- Task prompt
The lines below, from the one holding "Количество (шт)" through the one holding "konuşan Doğukan Manço geçtiğimiz günlerde 15", are to be restated word for word, with all images left out.

[Source records]
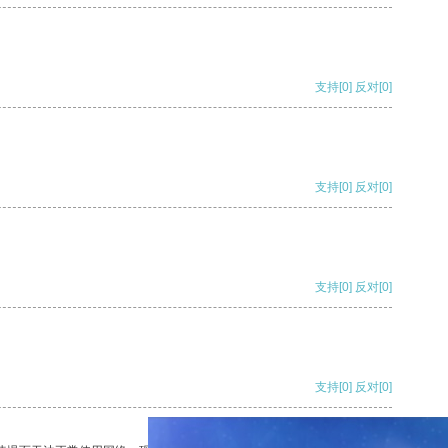
支持
[0]
反对
[0]
支持
[0]
反对
[0]
支持
[0]
反对
[0]
支持
[0]
反对
[0]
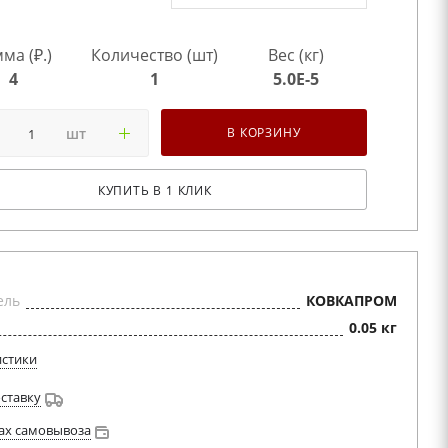
ма (₽.)
Количество (шт)
Вес (кг)
4
1
5.0E-5
шт
В КОРЗИНУ
КУПИТЬ В 1 КЛИК
ель
КОВКАПРОМ
0.05 кг
истики
оставку
ах самовывоза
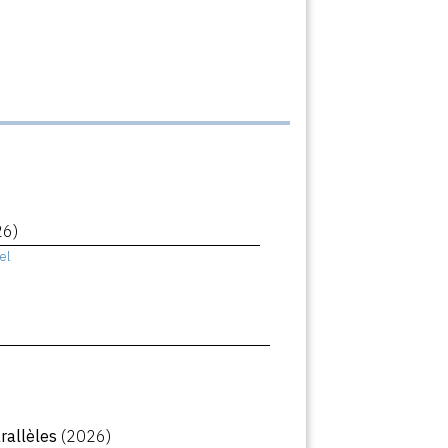
26)
el
arallèles
(2026)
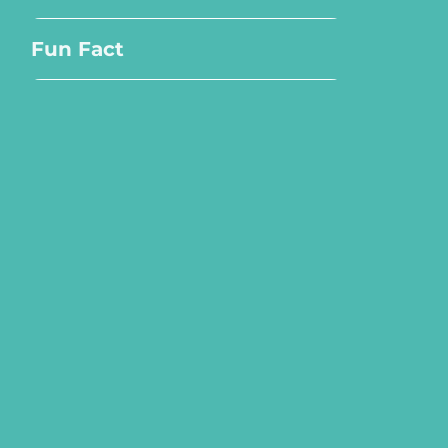
Fun Fact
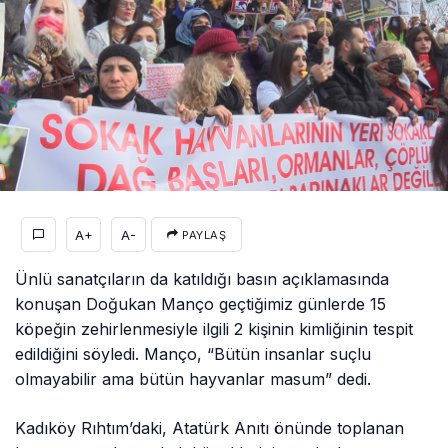
A+
A-
PAYLAŞ
Ünlü sanatçıların da katıldığı basın açıklamasında
konuşan Doğukan Manço geçtiğimiz günlerde 15
köpeğin zehirlenmesiyle ilgili 2 kişinin kimliğinin tespit
edildiğini söyledi. Manço, “Bütün insanlar suçlu
olmayabilir ama bütün hayvanlar masum” dedi.
Kadıköy Rıhtım’daki, Atatürk Anıtı önünde toplanan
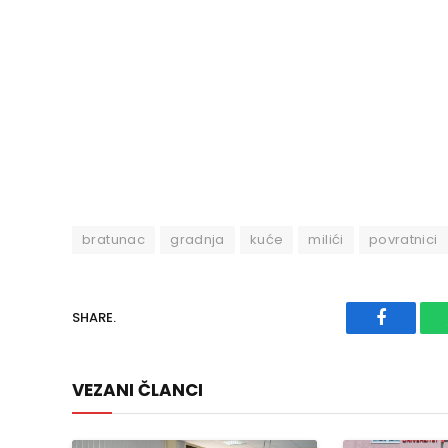
bratunac
gradnja
kuće
milići
povratnici
SHARE.
Faceboo
VEZANI ČLANCI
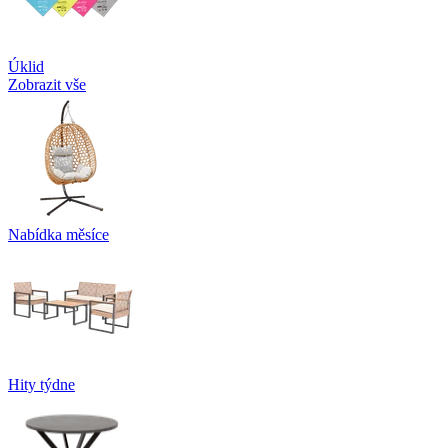
Úklid
Zobrazit vše
Nabídka měsíce
Hity týdne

- Your response
Количество (шт)
Вес (кг)
4
1
5.0E-5
шт
В КОРЗИНУ
КУПИТЬ В 1 КЛИК
ель
КОВКАПРОМ
0.05 кг
истики
оставку
ах самовывоза
26)
el
arallèles
(2026)
Fun Fact
A+
A-
PAYLAŞ
Ünlü sanatçıların da katıldığı basın açıklamasında
konuşan Doğukan Manço geçtiğimiz günlerde 15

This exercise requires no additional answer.